Thanks for re posting the Hijack this log, I've looked over your mbam log and your hijack this log..

some things in your hijackthis log to consider.

O2 - BHO: (no name) - {02478D38-C3F9-4efb-9B51-7695ECA05670} - (no file)

O6 - HKCU\Software\Policies\Microsoft\Internet Explorer\Restrictions present "did you set these restrictions?"

023 - service NTRU Hybrid TSS v2.0.25 TCS (tcsd_win32.exe) -unnknown owner - C:\Program Files\NTRU cryptosystems\NTRU Hybrid TSS v2.0.25\bin\tcsd_win32.exe (file missing)

----------------------------------------------------------

Do you recognise any of the following as something you personally added tp your "TRUSTED" sites via internet options control panel?

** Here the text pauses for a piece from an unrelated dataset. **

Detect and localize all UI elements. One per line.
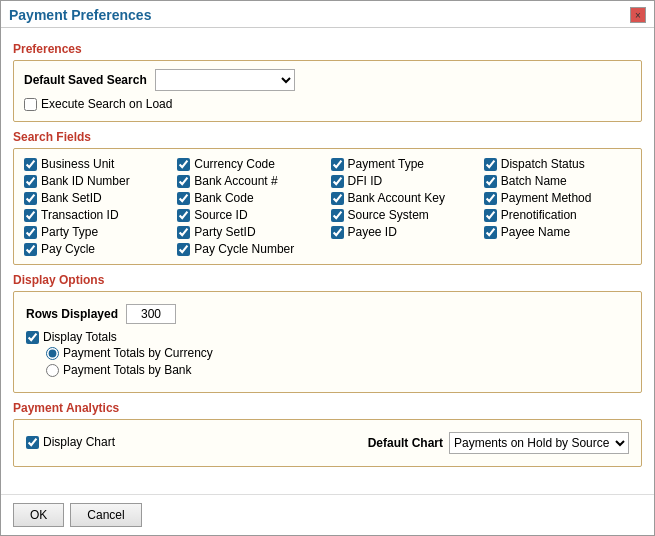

O15 - Trusted Zone: *.health.org
O15 - Trusted Zone: *.macroalt.com
O15 - Trusted Zone: *.macroint.com
O15 - Trusted Zone: *.macrointernational.com
O15 - Trusted Zone: *.bethesda.orc.wan
O15 - Trusted Zone: *.burlington.orc.wan
O15 - Trusted Zone: *.orcmacro.orc.wan
O15 - Trusted Zone: *.plainsboro.orc.wan
O15 - Trusted Zone: *.rockville.orc.wan
O15 - Trusted Zone: *.orcmacro.com
O15 - Trusted Zone: *.shs.net
O15 - Trusted Zone: *.health.org (HKLM)
O15 - Trusted Zone: *.macroalt.com (HKLM)
O15 - Trusted Zone: *.macroint.com (HKLM)
O15 - Trusted Zone: *.macrointernational.com (HKLM)
O15 - Trusted Zone: *.bethesda.orc.wan (HKLM)
O15 - Trusted Zone: *.burlington.orc.wan (HKLM)
O15 - Trusted Zone: *.orcmacro.orc.wan (HKLM)
O15 - Trusted Zone: *.plainsboro.orc.wan (HKLM)
O15 - Trusted Zone: *.rockville.orc.wan (HKLM)
O15 - Trusted Zone: *.orcmacro.com (HKLM)
O15 - Trusted Zone: *.shs.net (HKLM)
-------------------------------------------
Did you download anything to access fpass.gov?
O16 - DPF: {45B69029-F3AB-4204-92DE-D5140C3E8E74} (F5 Networks Auto Update) - https://fpass.ed.gov/vdesk/terminal/...2008,0122,2009
O16 - DPF: {6C275925-A1ED-4DD2-9CEE-9823F5FDAA10} (F5 Networks SSLTunnel) - https://fpass.ed.gov/vdesk/terminal/...2008,0122,2001
O16 - DPF: {CC85ACDF-B277-486F-8C70-2C9B2ED2A4E7} (F5 Networks SuperHost Class) - https://fpass.ed.gov/vdesk/terminal/...2008,0122,2005
O16 - DPF: {E0FF21FA-B857-45C5-8621-F120A0C17FF2} (F5 Networks Host Control) - https://fpass.ed.gov/vdesk/terminal/...2008,0122,2004
--------------------------------------------

Did you add this info to your TCP settings? do you know what they are, if not you should be concerned, where did they come from, what application installed them etc..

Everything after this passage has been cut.